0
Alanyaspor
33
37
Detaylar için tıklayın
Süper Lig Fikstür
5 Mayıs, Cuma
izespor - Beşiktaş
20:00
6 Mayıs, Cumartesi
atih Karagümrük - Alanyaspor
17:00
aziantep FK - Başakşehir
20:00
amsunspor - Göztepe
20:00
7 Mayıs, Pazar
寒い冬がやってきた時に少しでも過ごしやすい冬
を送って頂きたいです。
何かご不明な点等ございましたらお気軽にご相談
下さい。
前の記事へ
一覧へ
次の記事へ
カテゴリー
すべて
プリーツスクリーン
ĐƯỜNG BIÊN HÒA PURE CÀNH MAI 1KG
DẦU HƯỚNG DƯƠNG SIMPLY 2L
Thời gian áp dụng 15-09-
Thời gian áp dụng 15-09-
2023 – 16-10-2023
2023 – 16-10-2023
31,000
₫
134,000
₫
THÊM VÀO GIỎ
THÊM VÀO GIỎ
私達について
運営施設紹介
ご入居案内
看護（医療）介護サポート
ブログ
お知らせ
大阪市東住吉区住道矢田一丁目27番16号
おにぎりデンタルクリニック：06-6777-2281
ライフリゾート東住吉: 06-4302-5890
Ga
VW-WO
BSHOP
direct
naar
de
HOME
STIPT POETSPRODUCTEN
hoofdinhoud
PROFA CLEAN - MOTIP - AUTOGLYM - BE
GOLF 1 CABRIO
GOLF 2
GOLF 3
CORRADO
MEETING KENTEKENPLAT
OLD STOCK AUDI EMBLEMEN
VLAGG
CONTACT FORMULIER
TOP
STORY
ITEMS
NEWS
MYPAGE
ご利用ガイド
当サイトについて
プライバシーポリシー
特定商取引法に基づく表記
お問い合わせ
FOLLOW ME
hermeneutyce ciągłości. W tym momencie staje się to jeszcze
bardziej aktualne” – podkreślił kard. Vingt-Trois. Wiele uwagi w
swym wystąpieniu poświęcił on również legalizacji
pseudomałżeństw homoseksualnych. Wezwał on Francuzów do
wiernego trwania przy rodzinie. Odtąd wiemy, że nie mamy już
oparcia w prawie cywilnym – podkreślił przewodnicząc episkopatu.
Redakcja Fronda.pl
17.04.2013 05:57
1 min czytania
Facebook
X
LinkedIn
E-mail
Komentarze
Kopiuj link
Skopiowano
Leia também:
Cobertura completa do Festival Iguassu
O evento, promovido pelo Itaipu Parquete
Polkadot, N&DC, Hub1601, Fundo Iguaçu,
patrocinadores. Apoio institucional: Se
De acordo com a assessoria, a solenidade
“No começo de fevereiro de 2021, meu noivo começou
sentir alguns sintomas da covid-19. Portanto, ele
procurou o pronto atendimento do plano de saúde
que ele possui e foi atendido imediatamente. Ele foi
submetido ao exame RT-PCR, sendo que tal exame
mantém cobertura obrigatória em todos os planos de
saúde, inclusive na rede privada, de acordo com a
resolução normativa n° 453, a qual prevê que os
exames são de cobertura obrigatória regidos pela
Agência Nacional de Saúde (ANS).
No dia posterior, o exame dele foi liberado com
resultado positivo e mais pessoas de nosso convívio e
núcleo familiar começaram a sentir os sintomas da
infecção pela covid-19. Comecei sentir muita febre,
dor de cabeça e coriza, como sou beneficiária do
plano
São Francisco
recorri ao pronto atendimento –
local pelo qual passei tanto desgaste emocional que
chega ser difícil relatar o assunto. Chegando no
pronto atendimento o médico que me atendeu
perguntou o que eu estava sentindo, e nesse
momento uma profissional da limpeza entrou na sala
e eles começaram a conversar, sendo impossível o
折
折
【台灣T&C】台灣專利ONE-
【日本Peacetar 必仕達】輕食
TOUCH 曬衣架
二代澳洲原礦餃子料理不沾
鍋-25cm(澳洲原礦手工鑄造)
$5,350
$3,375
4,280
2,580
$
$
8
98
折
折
══════════
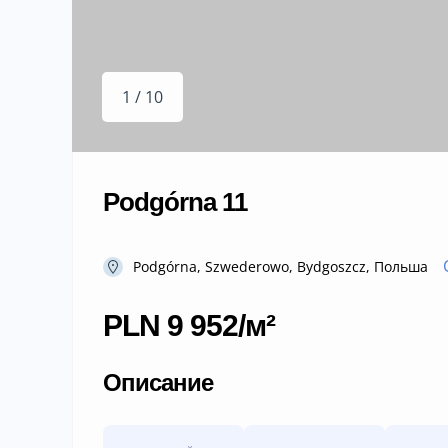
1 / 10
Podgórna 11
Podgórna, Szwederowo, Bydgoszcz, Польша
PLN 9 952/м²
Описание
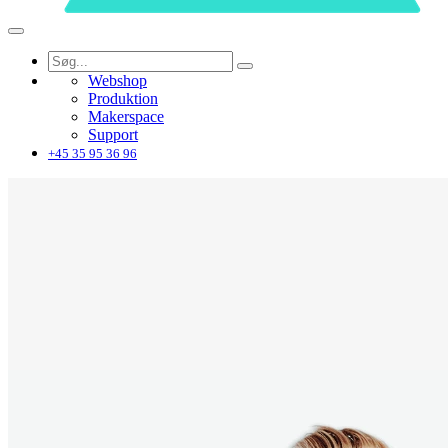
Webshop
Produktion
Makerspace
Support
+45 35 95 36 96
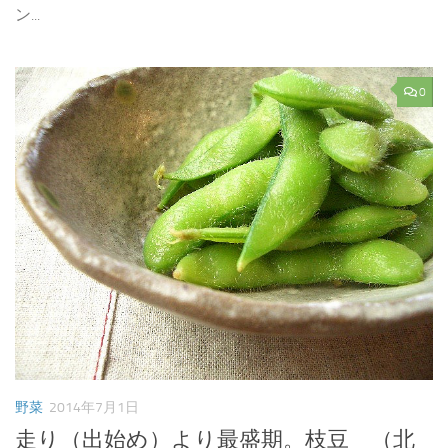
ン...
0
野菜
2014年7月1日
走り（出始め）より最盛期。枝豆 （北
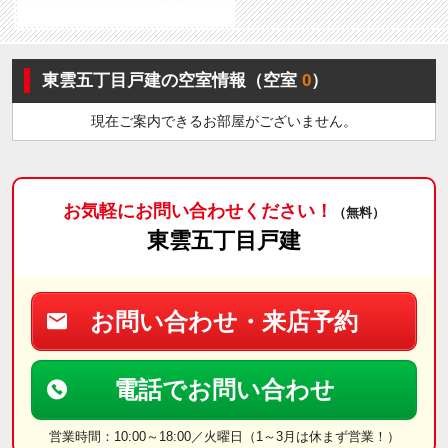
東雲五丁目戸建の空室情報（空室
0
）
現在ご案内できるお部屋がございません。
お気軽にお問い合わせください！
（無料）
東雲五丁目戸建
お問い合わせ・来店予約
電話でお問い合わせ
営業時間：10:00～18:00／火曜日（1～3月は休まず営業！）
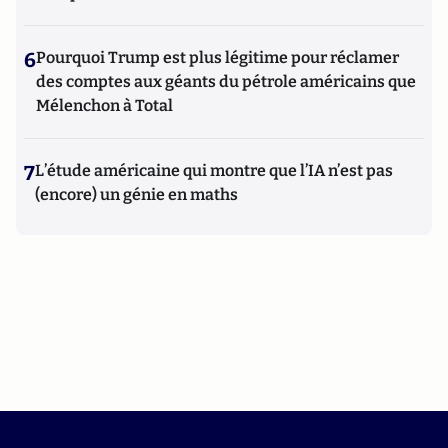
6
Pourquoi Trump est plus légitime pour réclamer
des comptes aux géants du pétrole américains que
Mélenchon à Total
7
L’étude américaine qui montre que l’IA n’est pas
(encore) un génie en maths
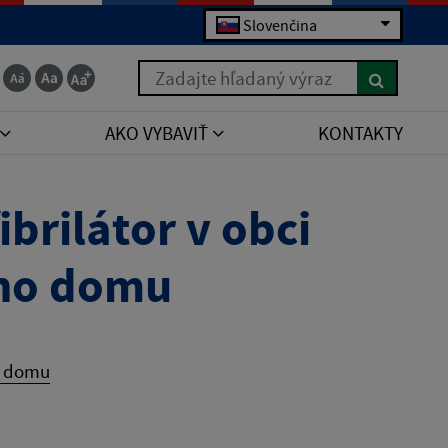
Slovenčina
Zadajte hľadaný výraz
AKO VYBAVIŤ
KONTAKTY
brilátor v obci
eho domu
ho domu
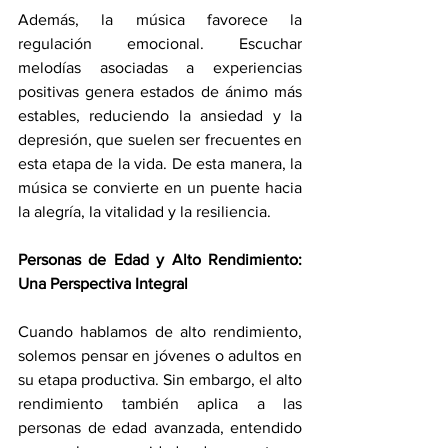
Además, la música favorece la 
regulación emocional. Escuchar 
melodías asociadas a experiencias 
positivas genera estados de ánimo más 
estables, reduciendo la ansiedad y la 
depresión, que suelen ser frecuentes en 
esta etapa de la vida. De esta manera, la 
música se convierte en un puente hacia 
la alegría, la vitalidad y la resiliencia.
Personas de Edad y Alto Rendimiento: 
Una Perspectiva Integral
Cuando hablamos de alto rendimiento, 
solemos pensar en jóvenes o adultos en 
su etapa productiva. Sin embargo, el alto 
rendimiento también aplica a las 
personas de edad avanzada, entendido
══════════
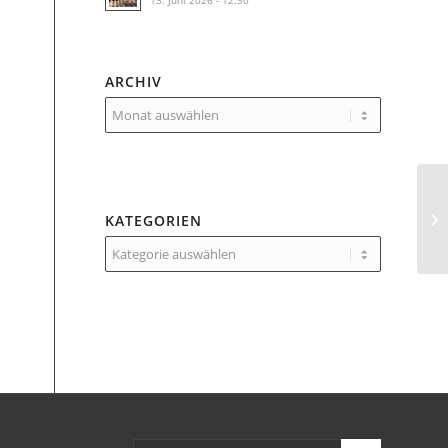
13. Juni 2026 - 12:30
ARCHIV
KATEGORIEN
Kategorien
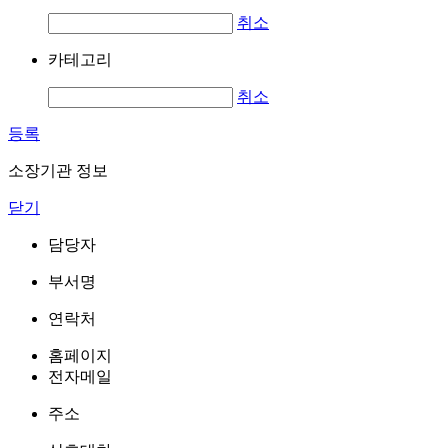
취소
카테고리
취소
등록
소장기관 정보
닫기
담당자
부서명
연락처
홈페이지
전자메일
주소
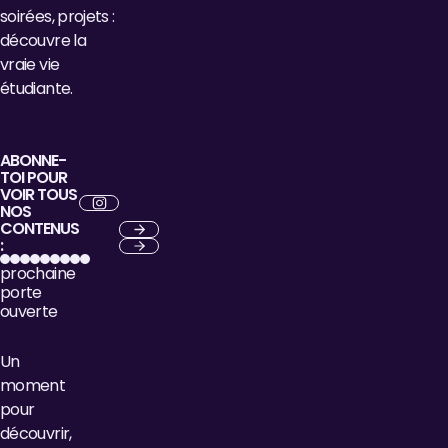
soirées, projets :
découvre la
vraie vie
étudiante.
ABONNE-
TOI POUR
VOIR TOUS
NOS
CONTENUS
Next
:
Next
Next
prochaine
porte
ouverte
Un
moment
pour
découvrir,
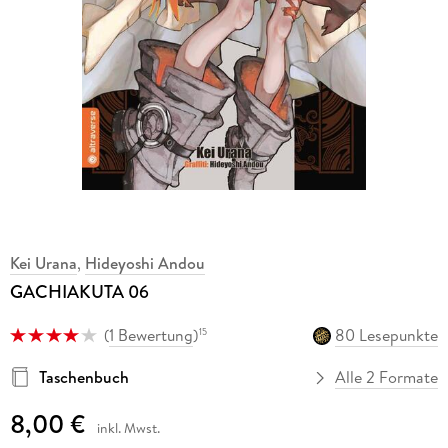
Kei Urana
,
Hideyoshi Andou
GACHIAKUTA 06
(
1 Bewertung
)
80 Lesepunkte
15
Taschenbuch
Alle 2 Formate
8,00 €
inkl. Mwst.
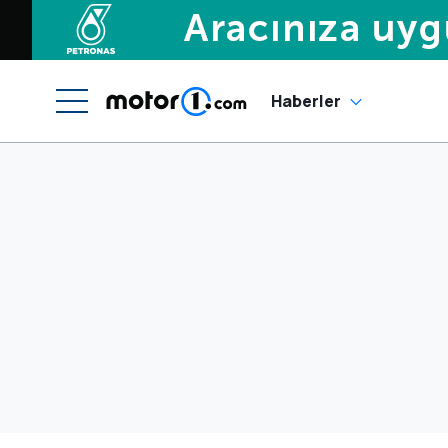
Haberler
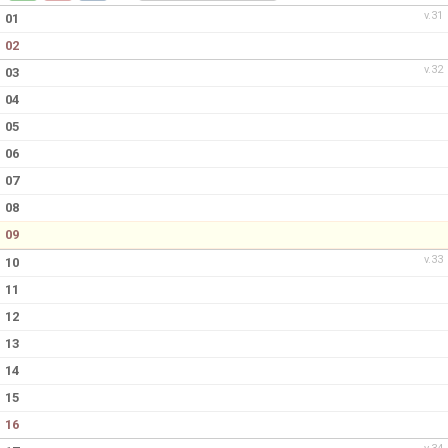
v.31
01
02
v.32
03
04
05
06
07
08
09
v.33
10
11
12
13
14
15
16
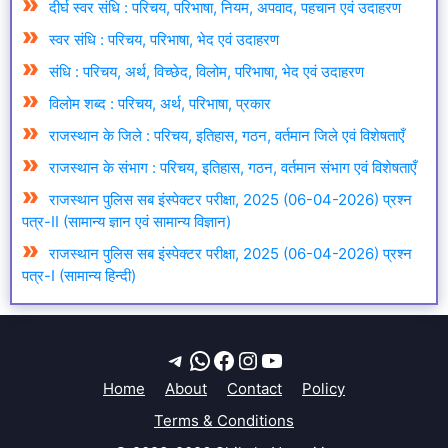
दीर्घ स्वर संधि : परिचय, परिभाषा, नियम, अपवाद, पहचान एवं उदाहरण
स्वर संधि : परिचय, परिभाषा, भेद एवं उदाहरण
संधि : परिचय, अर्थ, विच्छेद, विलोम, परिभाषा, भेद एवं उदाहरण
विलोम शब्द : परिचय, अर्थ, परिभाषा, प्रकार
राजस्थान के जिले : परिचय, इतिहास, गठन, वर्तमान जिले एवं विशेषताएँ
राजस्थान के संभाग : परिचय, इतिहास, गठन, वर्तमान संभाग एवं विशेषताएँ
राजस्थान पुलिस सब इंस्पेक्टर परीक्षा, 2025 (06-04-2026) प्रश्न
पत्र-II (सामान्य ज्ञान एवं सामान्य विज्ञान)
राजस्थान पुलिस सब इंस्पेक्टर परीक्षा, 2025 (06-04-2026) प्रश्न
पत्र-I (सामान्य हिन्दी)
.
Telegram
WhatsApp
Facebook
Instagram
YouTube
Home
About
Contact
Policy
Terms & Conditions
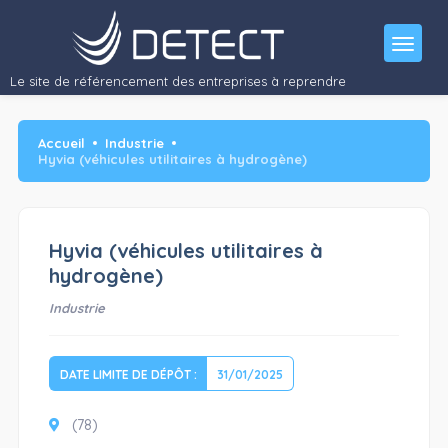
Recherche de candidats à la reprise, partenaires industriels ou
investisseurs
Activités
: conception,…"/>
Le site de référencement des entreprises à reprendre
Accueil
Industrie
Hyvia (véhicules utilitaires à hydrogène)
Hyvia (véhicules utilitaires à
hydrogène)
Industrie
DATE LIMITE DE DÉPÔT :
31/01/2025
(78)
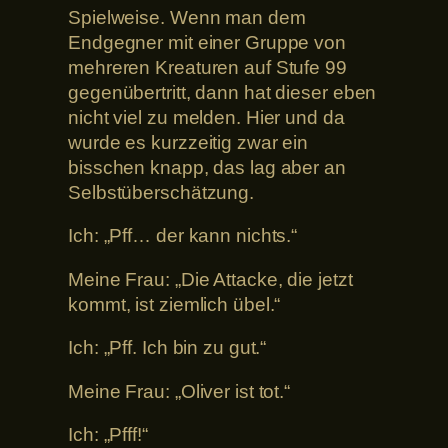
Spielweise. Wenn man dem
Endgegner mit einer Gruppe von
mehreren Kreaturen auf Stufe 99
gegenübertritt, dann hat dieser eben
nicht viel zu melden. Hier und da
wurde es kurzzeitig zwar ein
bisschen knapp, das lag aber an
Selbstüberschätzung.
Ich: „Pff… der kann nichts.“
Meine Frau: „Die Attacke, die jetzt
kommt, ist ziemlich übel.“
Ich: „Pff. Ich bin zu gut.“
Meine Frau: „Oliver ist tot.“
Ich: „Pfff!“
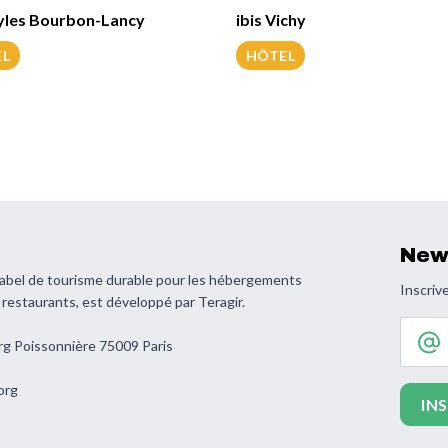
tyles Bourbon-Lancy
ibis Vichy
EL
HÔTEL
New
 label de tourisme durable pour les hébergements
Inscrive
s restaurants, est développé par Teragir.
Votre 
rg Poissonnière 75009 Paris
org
══════════
- [Task directions]:
Please output exactly the lines between the one holding "CONTACT FORMULIER" and the one holding "pseudomałżeństw homoseksualnych. Wezwał" in the records above, inclusive, and nothing more.

- [Exercise response]:
CONTACT FORMULIER
TOP
STORY
ITEMS
NEWS
MYPAGE
ご利用ガイド
当サイトについて
プライバシーポリシー
特定商取引法に基づく表記
お問い合わせ
FOLLOW ME
hermeneutyce ciągłości. W tym momencie staje się to jeszcze
bardziej aktualne” – podkreślił kard. Vingt-Trois. Wiele uwagi w
swym wystąpieniu poświęcił on również legalizacji
pseudomałżeństw homoseksualnych. Wezwał on Francuzów do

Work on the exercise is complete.